Implicit data structure

Last updated

In computer science, an implicit data structure or space-efficient data structure is a data structure that stores very little information other than the main or required data: a data structure that requires low overhead. They are called "implicit" because the position of the elements carries meaning and relationship between elements; this is contrasted with the use of pointers to give an explicit relationship between elements. Definitions of "low overhead" vary, but generally means constant overhead; in big O notation, O(1) overhead. A less restrictive definition is a succinct data structure, which allows greater overhead.

Contents

Definition

Formally, an implicit data structure is one with constant O(1) space overhead (above the information-theoretic lower bound).

Historically, Munro, & Suwanda (1980) defined an implicit data structure (and algorithms acting on one) as one "in which structural information is implicit in the way data are stored, rather than explicit in pointers." They are somewhat vague in the definition, defining it most strictly as a single array, with only the size retained (a single number of overhead), [1] or more loosely as a data structure with constant overhead (O(1)). [2] This latter definition is today more standard, and the still-looser notion of a data structure with non-constant but small o(n) overhead is today known as a succinct data structure, as defined by Jacobson (1988); it was referred to as semi-implicit by Munro, & Suwanda (1980). [3]

A fundamental distinction is between static data structures (read-only) and dynamic data structures (which can be modified). Simple implicit data structures, such as representing a sorted list as an array, may be very efficient as a static data structure, but inefficient as a dynamic data structure, due to modification operations (such as insertion in the case of a sorted list) being inefficient.

Examples

A trivial example of an implicit data structure is an array data structure , which is an implicit data structure for a list, and requires only the constant overhead of the length; unlike a linked list, which has a pointer associated with each data element, which explicitly gives the relationship from one element to the next. Similarly, a null-terminated string is an implicit data structure for a string (list of characters). These are considered very simple because they are static data structures (read-only), and only admit the simple operation of iteration over the elements.

Similarly simple is representing a multi-dimensional array as a single 1-dimensional array, together with its dimensions.

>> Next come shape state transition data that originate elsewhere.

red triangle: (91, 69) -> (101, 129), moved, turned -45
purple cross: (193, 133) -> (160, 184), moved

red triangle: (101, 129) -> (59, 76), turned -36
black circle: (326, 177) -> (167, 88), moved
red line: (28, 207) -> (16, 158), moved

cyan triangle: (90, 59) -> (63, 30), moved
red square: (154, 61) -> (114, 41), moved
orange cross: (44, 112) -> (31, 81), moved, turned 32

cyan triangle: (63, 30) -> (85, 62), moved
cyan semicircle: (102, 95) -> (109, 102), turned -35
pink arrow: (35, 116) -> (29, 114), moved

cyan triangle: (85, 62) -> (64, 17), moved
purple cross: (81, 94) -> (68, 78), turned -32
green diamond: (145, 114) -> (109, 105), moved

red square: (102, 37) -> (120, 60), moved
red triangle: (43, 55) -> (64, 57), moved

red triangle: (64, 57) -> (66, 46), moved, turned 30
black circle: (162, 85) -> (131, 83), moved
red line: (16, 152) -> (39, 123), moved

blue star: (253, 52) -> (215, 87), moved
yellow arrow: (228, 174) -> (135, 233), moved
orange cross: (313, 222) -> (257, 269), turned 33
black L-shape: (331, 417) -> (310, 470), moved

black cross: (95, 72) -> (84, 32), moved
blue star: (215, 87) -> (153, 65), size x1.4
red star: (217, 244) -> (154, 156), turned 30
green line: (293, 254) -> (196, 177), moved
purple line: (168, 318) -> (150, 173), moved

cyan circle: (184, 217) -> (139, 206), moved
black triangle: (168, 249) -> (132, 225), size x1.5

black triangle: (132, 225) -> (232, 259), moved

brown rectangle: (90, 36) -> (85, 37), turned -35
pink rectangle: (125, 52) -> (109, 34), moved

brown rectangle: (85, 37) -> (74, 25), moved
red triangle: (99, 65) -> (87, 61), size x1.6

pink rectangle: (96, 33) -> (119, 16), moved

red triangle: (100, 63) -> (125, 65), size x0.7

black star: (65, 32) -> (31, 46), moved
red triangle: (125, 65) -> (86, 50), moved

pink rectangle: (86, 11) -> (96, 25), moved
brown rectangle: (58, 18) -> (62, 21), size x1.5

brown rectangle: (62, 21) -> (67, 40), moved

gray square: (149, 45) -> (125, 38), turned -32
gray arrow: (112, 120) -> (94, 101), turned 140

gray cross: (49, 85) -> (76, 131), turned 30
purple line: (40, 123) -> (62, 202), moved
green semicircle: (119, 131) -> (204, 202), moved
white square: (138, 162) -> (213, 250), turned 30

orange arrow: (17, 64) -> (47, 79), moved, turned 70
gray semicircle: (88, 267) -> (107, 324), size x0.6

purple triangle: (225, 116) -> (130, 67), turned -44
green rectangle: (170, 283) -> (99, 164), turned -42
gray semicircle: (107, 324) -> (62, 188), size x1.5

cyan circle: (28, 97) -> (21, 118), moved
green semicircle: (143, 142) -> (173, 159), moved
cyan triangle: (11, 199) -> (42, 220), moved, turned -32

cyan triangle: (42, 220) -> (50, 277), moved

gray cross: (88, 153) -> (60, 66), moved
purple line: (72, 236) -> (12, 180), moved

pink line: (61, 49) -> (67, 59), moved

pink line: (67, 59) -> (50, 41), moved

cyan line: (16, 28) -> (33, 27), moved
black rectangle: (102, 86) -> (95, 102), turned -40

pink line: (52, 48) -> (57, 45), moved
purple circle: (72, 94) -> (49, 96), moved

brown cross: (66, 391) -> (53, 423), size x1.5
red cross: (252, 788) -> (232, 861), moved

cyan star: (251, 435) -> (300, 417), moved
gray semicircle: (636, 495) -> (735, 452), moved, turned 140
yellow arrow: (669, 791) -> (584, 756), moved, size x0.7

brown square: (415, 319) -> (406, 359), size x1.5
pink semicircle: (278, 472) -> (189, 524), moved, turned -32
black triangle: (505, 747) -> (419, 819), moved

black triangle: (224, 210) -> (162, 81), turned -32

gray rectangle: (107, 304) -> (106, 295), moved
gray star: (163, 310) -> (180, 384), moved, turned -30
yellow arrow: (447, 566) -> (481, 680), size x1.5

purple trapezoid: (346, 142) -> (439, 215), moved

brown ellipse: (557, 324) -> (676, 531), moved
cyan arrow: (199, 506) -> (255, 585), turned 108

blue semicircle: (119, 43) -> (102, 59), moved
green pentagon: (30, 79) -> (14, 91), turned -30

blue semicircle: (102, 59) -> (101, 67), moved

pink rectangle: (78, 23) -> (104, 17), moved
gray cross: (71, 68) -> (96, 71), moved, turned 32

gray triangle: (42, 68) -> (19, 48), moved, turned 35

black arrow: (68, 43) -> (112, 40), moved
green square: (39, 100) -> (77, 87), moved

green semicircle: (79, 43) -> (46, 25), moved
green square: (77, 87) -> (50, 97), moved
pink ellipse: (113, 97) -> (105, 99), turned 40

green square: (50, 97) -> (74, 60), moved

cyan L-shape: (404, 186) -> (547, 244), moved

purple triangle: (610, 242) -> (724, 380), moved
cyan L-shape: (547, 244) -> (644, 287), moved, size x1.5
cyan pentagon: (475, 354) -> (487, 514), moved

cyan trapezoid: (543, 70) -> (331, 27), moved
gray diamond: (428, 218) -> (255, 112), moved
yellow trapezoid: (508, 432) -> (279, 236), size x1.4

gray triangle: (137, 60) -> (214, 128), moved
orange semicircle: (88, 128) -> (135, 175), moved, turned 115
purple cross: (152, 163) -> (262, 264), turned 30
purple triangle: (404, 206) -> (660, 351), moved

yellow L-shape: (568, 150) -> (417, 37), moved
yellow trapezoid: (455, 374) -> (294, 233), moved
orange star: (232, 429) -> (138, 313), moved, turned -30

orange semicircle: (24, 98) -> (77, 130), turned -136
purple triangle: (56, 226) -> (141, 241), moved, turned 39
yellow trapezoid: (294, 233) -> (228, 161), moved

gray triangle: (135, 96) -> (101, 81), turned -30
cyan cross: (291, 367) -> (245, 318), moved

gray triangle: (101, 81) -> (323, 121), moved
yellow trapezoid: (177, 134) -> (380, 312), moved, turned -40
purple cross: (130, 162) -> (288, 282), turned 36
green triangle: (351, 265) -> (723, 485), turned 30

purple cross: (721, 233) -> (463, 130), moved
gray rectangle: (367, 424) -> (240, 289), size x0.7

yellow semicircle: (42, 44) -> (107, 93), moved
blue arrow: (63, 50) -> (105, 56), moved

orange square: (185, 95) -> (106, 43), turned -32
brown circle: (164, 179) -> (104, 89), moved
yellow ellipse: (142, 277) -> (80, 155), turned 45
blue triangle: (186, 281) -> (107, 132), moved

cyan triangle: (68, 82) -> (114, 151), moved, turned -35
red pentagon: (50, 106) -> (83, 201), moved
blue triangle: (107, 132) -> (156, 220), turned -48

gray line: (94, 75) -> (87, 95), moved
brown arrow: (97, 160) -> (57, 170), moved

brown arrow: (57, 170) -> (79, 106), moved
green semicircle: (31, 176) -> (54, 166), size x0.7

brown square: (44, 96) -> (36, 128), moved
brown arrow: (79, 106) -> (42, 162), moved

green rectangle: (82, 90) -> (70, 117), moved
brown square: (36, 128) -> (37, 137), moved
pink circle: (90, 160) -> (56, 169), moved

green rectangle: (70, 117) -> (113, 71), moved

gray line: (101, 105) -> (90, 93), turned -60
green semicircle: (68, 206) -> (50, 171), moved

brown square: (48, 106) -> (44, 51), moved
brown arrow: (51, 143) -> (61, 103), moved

For example, representing an m × n array as a single list of length m·n, together with the numbers m and n (instead of as a 1-dimensional array of pointers to each 1-dimensional subarray). The elements need not be of the same type, and a table of data (a list of records) may similarly be represented implicitly as a flat (1-dimensional) list, together with the length of each field, so long as each field has uniform size (so a single size can be used per field, not per record).

A less trivial example is a representing a sorted list by a sorted array , which allows search in logarithmic time by binary search. Contrast with a search tree, specifically a binary search tree, which also allows logarithmic-time search, but requires pointers. A sorted array is only efficient as a static data structure, as modifying the list is slow – unlike a binary search tree – but does not require the space overhead of a tree.

An important example of an implicit data structure is representing a perfect binary tree as a list, in increasing order of depth, so root, first left child, first right child, first left child of first left child, etc. Such a tree occurs notably for an ancestry chart to a give depth, and the implicit representation is known as an Ahnentafel (ancestor table).

This can be generalized to a complete binary tree (where the last level may be incomplete), which yields the best-known example of an implicit data structure, namely the binary heap , which is an implicit data structure for a priority queue. This is more sophisticated than earlier examples because it allows multiple operations, and is an efficient dynamic data structure (it allows efficient modification of the data): not only top, but also insert and pop.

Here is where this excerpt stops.